The conversation came a day after France recalled its ambassadors from Washington DC and Canberra, in protest of Australia signing a multibillion-dollar nuclear submarines deal with the US and the US.

French foreign minister, Jean-Yves Le Drian and Indian Foreign minister Subrahmanyam Jaishankar
Jean-Yves Le Drian and Subrahmanyam Jaishankar

France will work with India to promote ‘truly multilateral’ world order. After a telephonic conversation between French foreign minister, Jean-Yves Le Drian and his Indian counterpart, Subrahmanyam Jaishankar, the French foreign ministry said the two ministers has agreed to strengthen their strategic partnership. This union will be “based on a relationship of political trust between two great sovereign nations of the Indo-Pacific”.

Working on a common programme to develop a truly multilateral international order was Jaishankar’s idea, to which the French minister said he agrees on. The two ministers agreed to meet on sidelines of the United Nations General Assembly, next week in New York to discuss the same.

EAM Subrahmanyam Jaishankar, in a tweet, said, “Discussed recent developments in the Indo-Pacific and Afghanistan with my friend FM @JY_LeDria. Looking forward to our New York meeting”.

The conversation came a day after the French government recalled its ambassadors from Washington DC and Canberra, in protest of Australia signing a multibillion-dollar nuclear submarines deal with the US and the US at the expense of France. Australia was earlier expected to sign a deal of building 12 conventional submarines with the French company — the Naval Group.

Paris is also furious about its exclusion from the trilateral security alliance among the US, the UK and Australia. India has yet not commented on this newly-formed security partnership — AUKUS that holds immense importance in the Indo-Pacific.

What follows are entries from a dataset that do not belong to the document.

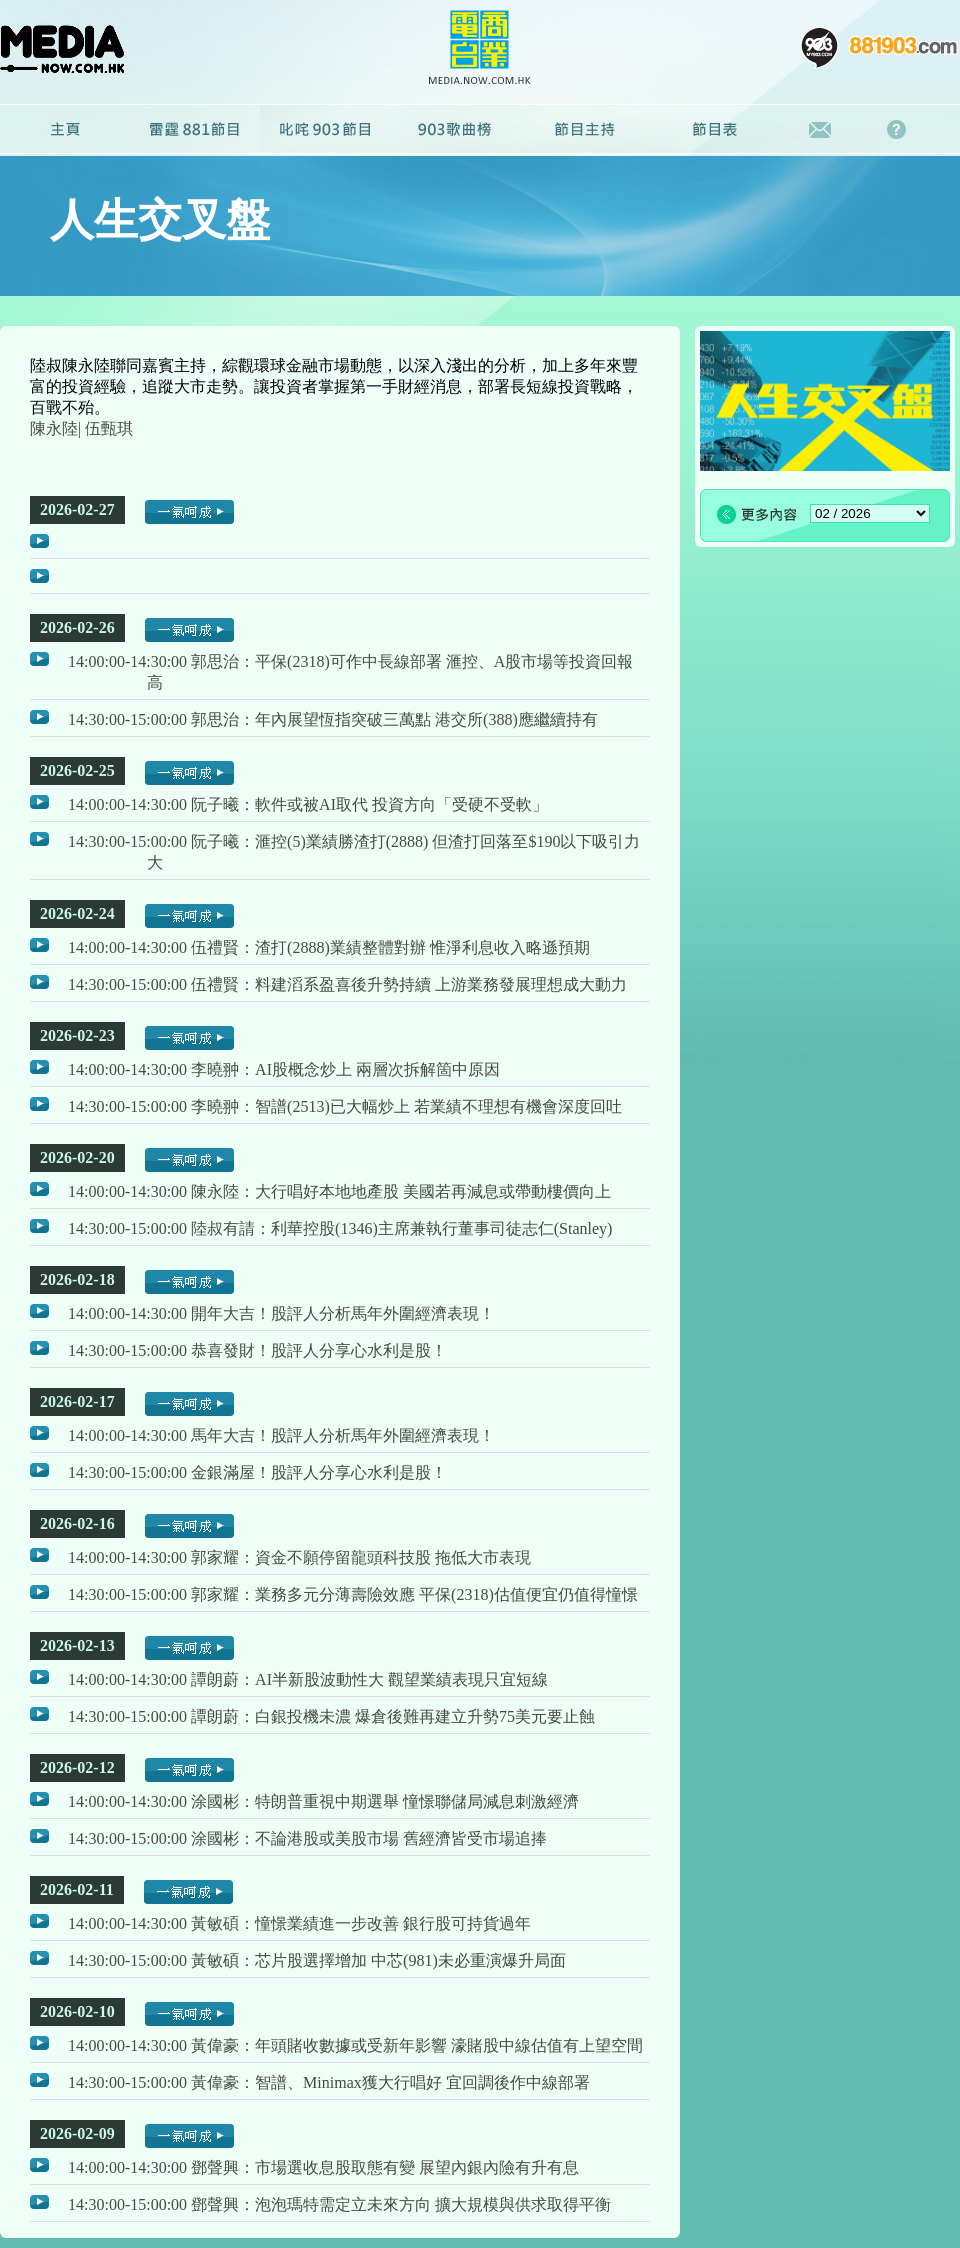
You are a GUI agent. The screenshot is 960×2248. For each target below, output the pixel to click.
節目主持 (585, 130)
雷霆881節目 (195, 130)
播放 (39, 541)
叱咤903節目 (325, 130)
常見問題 (901, 130)
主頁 (65, 130)
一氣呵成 (189, 512)
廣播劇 (455, 130)
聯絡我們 (820, 130)
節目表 (715, 130)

A White House official said on Friday that the US regrets France’s decision to recall its ambassadors and will reach out to the French leadership to resolve differences between the two countries.

Australia also regretted France’s decision, adding that it “values its relationship with France” and will continue to work with with Paris on various other issues. “Australia understands France’s deep disappointment with our decision, which was taken in accordance with our clear and communicated national security interests,” said a spokesperson for Australia’s foreign minister, Marise Payne.